__Work instruction__
Your task is to copy the lines of the data below from the line holding "üzere paraları almak" through the line holding "KİMİ CEBİNE DOLDURDU’", inclusive, exactly and with nothing added.

__Supplied material__

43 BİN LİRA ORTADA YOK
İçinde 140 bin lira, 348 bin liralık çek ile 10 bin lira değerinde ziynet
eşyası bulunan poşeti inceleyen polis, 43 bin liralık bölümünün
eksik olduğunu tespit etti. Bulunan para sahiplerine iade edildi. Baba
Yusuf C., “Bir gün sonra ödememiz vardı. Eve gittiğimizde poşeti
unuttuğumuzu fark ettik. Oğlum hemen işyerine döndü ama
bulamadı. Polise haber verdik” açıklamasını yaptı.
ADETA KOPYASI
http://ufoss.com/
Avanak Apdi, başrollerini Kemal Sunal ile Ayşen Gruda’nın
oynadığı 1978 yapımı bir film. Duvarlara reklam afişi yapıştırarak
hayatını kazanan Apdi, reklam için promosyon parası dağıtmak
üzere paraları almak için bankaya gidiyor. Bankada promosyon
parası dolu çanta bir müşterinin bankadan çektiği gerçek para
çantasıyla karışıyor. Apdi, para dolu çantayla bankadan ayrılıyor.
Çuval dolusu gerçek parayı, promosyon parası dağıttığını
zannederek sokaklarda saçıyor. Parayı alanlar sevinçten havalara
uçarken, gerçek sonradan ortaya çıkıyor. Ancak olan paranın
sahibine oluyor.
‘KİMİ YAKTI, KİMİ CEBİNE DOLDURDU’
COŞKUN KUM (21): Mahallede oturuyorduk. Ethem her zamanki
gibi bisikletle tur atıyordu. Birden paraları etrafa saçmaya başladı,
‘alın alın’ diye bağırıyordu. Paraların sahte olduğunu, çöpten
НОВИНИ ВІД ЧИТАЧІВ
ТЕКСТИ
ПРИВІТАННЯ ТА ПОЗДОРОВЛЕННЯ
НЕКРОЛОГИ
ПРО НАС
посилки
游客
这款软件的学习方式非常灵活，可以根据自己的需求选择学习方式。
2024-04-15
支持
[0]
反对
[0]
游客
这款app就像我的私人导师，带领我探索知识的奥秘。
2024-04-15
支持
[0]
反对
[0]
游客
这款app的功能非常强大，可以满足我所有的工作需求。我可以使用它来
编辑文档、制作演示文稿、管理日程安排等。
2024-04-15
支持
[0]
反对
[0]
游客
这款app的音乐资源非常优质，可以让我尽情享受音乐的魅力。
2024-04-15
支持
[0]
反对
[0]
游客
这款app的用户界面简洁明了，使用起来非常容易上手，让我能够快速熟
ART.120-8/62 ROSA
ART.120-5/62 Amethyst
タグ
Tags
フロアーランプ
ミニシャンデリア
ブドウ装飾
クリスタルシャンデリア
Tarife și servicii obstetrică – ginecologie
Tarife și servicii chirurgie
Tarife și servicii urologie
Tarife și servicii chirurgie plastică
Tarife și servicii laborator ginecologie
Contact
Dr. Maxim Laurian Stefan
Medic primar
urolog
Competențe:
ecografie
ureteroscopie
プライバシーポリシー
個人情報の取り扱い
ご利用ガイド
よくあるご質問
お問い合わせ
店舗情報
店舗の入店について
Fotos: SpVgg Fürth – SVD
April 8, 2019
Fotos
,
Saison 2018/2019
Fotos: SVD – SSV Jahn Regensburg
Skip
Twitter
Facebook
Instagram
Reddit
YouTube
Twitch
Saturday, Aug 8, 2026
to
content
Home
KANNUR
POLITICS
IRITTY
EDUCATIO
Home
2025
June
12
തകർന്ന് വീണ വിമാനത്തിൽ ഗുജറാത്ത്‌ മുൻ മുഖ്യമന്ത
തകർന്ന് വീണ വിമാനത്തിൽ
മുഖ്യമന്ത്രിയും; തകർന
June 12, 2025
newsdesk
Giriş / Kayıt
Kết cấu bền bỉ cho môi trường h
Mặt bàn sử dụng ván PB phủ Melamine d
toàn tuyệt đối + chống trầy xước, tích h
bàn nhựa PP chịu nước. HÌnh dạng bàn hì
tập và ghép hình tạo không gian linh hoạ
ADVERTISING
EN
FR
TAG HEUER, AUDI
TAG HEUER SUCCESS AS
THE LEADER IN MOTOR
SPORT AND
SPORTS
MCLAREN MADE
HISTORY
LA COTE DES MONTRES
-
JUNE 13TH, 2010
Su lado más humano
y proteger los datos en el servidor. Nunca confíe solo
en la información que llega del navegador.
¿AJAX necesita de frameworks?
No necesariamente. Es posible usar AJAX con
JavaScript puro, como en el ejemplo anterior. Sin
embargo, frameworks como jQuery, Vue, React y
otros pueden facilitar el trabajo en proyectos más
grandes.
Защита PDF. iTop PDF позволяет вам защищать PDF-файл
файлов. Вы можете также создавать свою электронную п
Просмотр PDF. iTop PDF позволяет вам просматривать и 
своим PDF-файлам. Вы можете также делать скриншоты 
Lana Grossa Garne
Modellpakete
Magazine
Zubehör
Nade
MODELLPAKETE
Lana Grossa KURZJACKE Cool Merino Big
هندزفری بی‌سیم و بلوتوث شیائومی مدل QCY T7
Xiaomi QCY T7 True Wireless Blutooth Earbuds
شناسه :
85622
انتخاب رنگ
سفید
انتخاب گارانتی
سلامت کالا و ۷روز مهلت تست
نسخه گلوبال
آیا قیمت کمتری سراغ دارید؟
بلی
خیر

__Your solution__
üzere paraları almak için bankaya gidiyor. Bankada promosyon
parası dolu çanta bir müşterinin bankadan çektiği gerçek para
çantasıyla karışıyor. Apdi, para dolu çantayla bankadan ayrılıyor.
Çuval dolusu gerçek parayı, promosyon parası dağıttığını
zannederek sokaklarda saçıyor. Parayı alanlar sevinçten havalara
uçarken, gerçek sonradan ortaya çıkıyor. Ancak olan paranın
sahibine oluyor.
‘KİMİ YAKTI, KİMİ CEBİNE DOLDURDU’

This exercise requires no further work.